--- WORK REQUIRED ---
Your answer should hold each line of the material that contains the word "LAYOUT".

_ _ _ _ _

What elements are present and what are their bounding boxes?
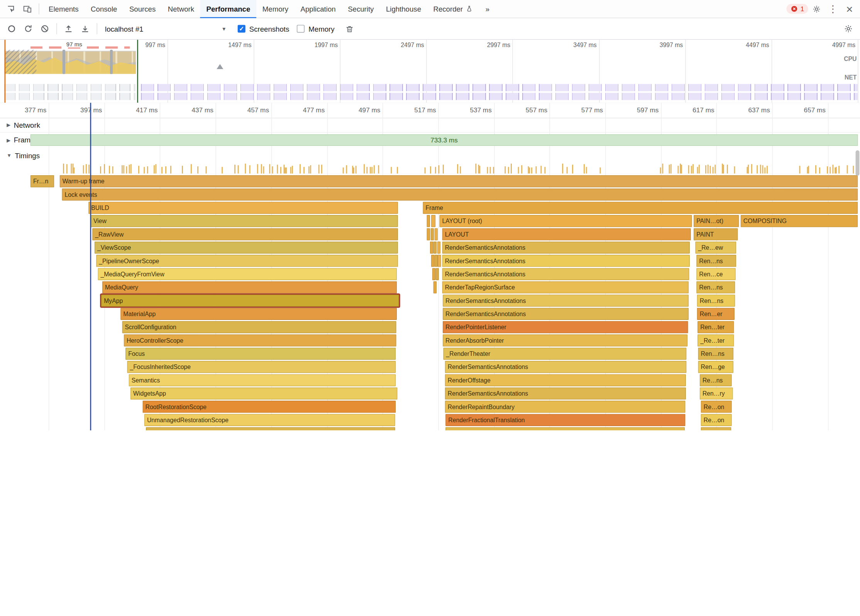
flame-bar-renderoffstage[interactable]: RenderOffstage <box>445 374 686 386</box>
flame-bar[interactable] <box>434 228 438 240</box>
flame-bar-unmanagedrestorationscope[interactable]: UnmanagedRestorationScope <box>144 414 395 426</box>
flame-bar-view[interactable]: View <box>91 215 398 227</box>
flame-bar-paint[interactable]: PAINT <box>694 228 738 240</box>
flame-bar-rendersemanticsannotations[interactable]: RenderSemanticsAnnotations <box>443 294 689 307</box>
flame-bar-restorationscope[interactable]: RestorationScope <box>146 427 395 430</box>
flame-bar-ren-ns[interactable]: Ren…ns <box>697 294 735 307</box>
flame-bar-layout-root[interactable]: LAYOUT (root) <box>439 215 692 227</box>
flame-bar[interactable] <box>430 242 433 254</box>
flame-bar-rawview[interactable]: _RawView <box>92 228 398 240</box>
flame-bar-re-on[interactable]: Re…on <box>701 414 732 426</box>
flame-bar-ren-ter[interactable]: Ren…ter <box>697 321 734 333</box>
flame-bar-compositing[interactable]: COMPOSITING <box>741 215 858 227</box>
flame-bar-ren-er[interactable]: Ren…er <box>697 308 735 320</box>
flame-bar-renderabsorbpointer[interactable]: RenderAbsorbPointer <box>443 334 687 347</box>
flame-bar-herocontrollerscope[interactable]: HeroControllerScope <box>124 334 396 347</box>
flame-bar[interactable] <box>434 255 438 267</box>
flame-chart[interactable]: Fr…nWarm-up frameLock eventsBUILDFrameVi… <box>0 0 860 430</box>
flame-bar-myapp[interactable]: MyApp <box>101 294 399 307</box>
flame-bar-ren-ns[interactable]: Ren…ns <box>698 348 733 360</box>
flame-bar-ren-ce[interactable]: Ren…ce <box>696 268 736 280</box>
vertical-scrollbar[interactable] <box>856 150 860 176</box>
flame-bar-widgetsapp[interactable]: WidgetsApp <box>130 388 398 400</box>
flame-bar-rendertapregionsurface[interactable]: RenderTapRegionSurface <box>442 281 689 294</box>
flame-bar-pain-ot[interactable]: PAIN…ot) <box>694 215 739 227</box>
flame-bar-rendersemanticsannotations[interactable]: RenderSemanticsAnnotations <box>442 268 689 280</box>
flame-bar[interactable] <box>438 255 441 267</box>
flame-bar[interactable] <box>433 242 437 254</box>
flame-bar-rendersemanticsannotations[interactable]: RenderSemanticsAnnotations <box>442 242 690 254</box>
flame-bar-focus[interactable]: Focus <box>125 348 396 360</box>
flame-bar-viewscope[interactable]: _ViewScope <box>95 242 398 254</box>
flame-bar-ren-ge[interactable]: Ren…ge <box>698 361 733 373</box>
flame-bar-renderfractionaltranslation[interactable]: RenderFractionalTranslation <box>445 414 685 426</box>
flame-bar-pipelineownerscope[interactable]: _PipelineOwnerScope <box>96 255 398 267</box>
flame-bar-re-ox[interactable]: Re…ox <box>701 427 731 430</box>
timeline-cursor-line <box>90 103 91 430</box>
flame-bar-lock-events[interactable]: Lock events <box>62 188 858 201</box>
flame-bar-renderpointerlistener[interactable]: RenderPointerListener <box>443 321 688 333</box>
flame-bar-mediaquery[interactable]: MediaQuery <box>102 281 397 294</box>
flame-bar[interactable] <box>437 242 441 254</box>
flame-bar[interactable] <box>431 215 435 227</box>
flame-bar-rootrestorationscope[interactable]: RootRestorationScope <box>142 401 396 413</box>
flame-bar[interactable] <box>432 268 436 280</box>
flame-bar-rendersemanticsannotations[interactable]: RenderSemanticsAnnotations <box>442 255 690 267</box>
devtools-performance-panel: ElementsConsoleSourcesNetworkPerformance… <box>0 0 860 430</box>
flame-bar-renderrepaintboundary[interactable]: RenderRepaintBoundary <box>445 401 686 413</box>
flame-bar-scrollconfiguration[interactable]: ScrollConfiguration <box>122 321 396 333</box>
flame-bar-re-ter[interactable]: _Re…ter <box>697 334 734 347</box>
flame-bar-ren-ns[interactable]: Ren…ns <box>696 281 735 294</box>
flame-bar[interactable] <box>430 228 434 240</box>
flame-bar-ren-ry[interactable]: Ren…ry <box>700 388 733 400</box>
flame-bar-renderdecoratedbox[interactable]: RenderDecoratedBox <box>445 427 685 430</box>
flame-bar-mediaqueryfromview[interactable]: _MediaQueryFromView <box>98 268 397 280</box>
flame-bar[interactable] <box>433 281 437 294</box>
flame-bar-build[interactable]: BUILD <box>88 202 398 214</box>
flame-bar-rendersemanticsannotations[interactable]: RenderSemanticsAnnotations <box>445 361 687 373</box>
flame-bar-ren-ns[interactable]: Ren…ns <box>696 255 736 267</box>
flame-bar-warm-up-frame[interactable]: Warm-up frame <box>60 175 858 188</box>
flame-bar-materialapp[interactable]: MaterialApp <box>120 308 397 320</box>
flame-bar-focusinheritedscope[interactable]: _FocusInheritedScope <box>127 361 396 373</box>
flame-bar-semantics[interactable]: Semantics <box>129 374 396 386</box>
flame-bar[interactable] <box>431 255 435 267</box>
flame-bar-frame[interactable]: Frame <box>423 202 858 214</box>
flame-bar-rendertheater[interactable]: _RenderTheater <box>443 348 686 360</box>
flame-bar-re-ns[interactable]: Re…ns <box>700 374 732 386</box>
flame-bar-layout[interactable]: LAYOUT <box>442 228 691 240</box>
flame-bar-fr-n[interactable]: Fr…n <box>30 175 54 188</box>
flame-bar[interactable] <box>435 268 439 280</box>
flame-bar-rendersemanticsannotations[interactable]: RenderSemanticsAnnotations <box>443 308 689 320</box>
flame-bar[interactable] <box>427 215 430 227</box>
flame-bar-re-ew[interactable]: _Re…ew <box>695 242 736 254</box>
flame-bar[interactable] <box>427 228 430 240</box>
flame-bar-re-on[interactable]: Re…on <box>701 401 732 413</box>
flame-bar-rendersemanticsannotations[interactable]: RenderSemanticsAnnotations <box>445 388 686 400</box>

_ _ _ _ _

--- PROBLEM SOLUTION ---
flame-bar-layout-root[interactable]: LAYOUT (root) <box>439 215 692 227</box>
flame-bar-layout[interactable]: LAYOUT <box>442 228 691 240</box>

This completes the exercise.